[comp.sys.isis] More on use of kill

ken@cs.cornell.edu (Ken Birman) (06/25/91)

A few weeks ago I suggested a simple loop for detecting process failures
using the kill() system call, as a hack for a situation where SUN OS might
fail to report a broken pipe.

Some new insight on this:

1) The broken pipe business is much less common than I appreciated.
   If you see ISIS systematically fail to detect process termination
   in some situation, perhaps the process isn't really exiting, or perhaps
   someone forked a child and didn't close isis_socket, leaving a dup
   around that fools bin/protos into not noticing when the child 
   exits.  isis_disconnect() does this (it closes isis_socket and 
   intercl_socket), and hence should be called after a fork/vfork in
   the child process

   I tried to write a test program to demonstrate this bug and actually
   did see it perhaps once in a hundred runs, but it clearly depends on
   something uncommon happening just when the pipe breaks -- paging
   activity, perhaps.  Usually, SUN OS detects the condition perfectly.
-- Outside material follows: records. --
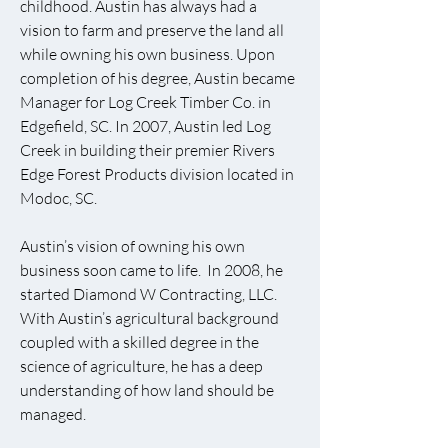
childhood. Austin has always had a
vision to farm and preserve the land all
while owning his own business. Upon
completion of his degree, Austin became
Manager for Log Creek Timber Co. in
Edgefield, SC. In 2007, Austin led Log
Creek in building their premier Rivers
Edge Forest Products division located in
Modoc, SC.
Austin’s vision of owning his own
business soon came to life. In 2008, he
started Diamond W Contracting, LLC.
With Austin’s agricultural background
coupled with a skilled degree in the
science of agriculture, he has a deep
understanding of how land should be
managed.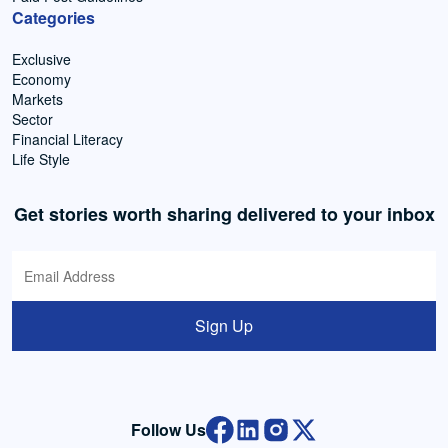
Categories
Exclusive
Economy
Markets
Sector
Financial Literacy
Life Style
Get stories worth sharing delivered to your inbox
Sign Up
Follow Us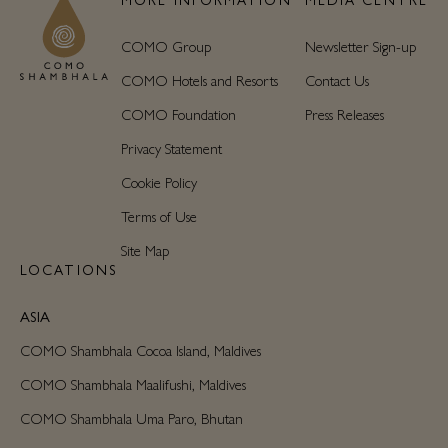
COMO Group
Newsletter Sign-up
COMO Hotels and Resorts
Contact Us
COMO Foundation
Press Releases
Privacy Statement
Cookie Policy
Terms of Use
Site Map
LOCATIONS
ASIA
COMO Shambhala Cocoa Island, Maldives
COMO Shambhala Maalifushi, Maldives
COMO Shambhala Uma Paro, Bhutan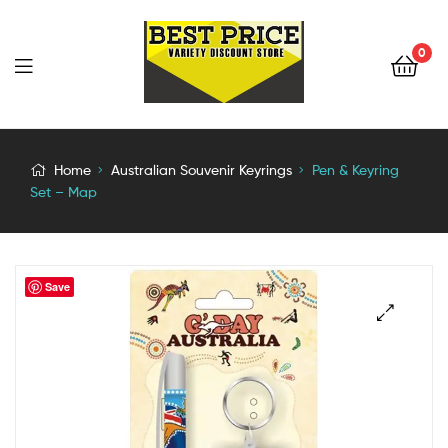
0
Home
Australian Souvenir Keyrings
Pen & Keyring
Set – Map
Save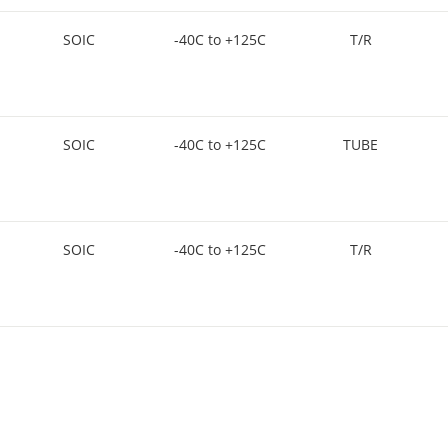
SOIC
-40C to +125C
T/R
SOIC
-40C to +125C
TUBE
SOIC
-40C to +125C
T/R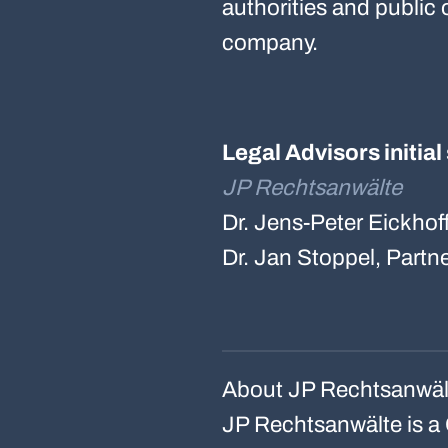
authorities and public 
company.
Legal Advisors initia
JP Rechtsanwälte
Dr. Jens-Peter Eickhof
Dr. Jan Stoppel, Partn
About JP Rechtsanwäl
JP Rechtsanwälte is a 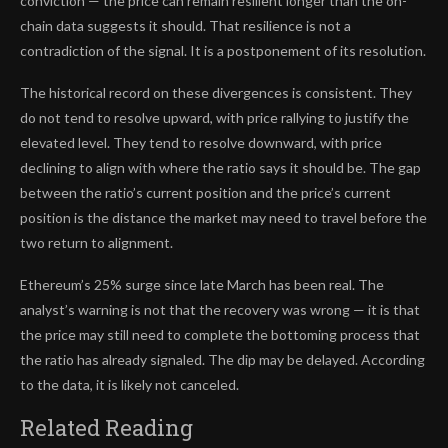
conviction — the price can remain resilient longer than the on-
chain data suggests it should. That resilience is not a
contradiction of the signal. It is a postponement of its resolution.
The historical record on these divergences is consistent. They
do not tend to resolve upward, with price rallying to justify the
elevated level. They tend to resolve downward, with price
declining to align with where the ratio says it should be. The gap
between the ratio’s current position and the price’s current
position is the distance the market may need to travel before the
two return to alignment.
Ethereum’s 25% surge since late March has been real. The
analyst’s warning is not that the recovery was wrong — it is that
the price may still need to complete the bottoming process that
the ratio has already signaled. The dip may be delayed. According
to the data, it is likely not canceled.
Related Reading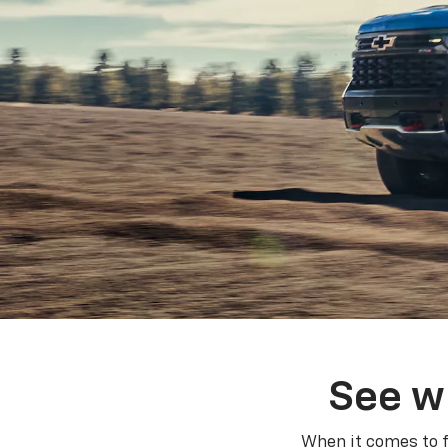
See w
When it comes to f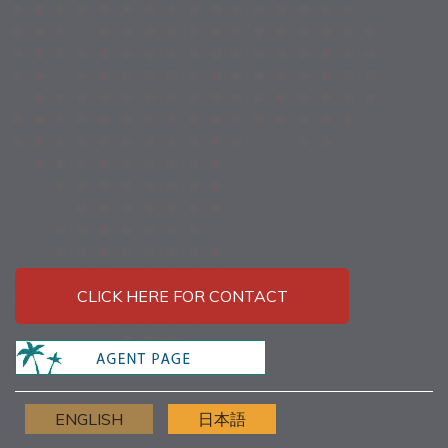
CLICK HERE FOR CONTACT
ENGLISH
日本語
2) the kill() solution works quite well, but you can't use the debugger
   on the programs being probed this way, since you get a debugger trap
   every few seconds.  So, if you use this, you will not be able to use
   dbx/gdb on the active program, a strong disadvantage in my opinion.

My plan is to make this an compile time option to protos, disabled by
default.

Ken
-- 
Kenneth P. Birman                              E-mail:  ken@cs.cornell.edu
4105 Upson Hall, Dept. of Computer Science     TEL:     607 255-9199 (office)
Cornell University Ithaca, NY 14853 (USA)      FAX:     607 255-4428

chip@tct.com (Chip Salzenberg) (06/27/91)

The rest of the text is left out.